Produtor do Norte deve manter atenção às pancadas típicas da Amazônia; calor segue intenso na região
O padrão típico do inverno amazônico continua predominando na Região Norte ao longo desta semana. A combinação entre calor e alta umidade mantém a formação de pancadas isoladas de chuva, principalmente no Amazonas, Roraima, Amapá, Pará e no extremo norte do Tocantins. Para o produtor rural, a recomendação é acompanhar as chuvas localizadas, que podem ocorrer com trovoadas e rajadas de vento, sem comprometer todo o período de trabalho no campo.
Segundo a meteorologista Andrea Ramos, a chamada termodinâmica — combinação entre calor e umidade — continua sendo o principal combustível para a formação das nuvens carregadas.
"A região Norte segue com a atuação da termodinâmica. O calor e a umidade favorecem essas pancadas de chuva típicas da Amazônia, que acontecem de forma isolada, mas podem vir acompanhadas de trovoadas e rajadas de vento."
As áreas com maior probabilidade de chuva permanecem concentradas no noroeste do Amazonas, em Roraima, no Amapá, em grande parte do Pará e no extremo norte do Tocantins. Já no Maranhão, apesar de pertencer ao Nordeste, a influência da Amazônia Legal mantém o mesmo comportamento climático.
"A região amazônica tem apenas dois períodos: o chuvoso e o menos chuvoso. Mesmo nesta época, considerada menos chuvosa, as precipitações continuam ocorrendo, apenas com menor frequência", explica Andrea.

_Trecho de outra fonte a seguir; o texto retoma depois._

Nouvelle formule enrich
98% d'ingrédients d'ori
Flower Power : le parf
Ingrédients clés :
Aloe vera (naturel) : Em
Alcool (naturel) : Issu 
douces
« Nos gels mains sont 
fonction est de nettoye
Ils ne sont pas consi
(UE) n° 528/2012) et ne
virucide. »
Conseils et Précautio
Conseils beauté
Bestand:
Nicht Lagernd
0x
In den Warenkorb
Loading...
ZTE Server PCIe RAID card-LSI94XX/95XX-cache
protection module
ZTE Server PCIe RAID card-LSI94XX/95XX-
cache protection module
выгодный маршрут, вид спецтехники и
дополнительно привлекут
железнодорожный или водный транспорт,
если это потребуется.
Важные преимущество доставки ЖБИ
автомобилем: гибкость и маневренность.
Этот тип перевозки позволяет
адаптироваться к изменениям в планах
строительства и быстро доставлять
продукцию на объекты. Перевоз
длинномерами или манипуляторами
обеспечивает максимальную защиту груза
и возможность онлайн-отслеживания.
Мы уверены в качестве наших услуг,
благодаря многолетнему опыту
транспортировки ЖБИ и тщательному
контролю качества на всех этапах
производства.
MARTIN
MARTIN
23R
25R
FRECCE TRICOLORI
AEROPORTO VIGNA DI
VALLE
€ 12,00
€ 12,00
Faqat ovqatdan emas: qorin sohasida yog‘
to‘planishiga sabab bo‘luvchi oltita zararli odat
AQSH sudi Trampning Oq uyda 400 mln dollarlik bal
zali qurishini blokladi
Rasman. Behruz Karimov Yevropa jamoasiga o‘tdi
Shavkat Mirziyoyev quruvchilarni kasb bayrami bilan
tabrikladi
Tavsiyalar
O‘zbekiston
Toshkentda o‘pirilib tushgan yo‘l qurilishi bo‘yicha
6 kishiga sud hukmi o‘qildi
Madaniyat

Ao longo da semana, os modelos meteorológicos mantêm esse padrão, com chuvas mais frequentes no oeste da Amazônia e volumes distribuídos de forma bastante irregular.
Calor predomina
Mesmo com a ocorrência das pancadas, o calor segue intenso em praticamente toda a Região Norte. As temperaturas máximas devem variar entre 32°C e 34°C, podendo alcançar 36°C a 38°C em pontos isolados, principalmente no norte de Roraima.
"O calor permanece elevado durante toda a semana e, combinado à alta umidade, favorece a formação rápida das nuvens de chuva", destaca a meteorologista.
Baixa umidade começa a ganhar força no Brasil Central
Enquanto a Região Norte mantém elevados índices de umidade, a meteorologista alerta para a redução gradual da umidade relativa do ar no Centro-Oeste, oeste da Bahia, Triângulo Mineiro, oeste de São Paulo e Mato Grosso do Sul.
Segundo Andrea Ramos, os índices já devem oscilar entre 25% e 30% nos próximos dias, faixa considerada de atenção pela Organização Mundial da Saúde (OMS).
"Julho já começa a mostrar o comportamento típico da estação seca. Em agosto, a tendência é que a umidade caia ainda mais, podendo ficar abaixo de 20% e, em alguns dias, até abaixo de 10%."
Para o produtor rural, o cenário reforça a necessidade de monitorar as condições de umidade, principalmente nas regiões agrícolas do Brasil Central, onde o tempo firme favorece as operações no campo, mas aumenta o risco de estresse hídrico das plantas, incêndios e impactos sobre o rebanho.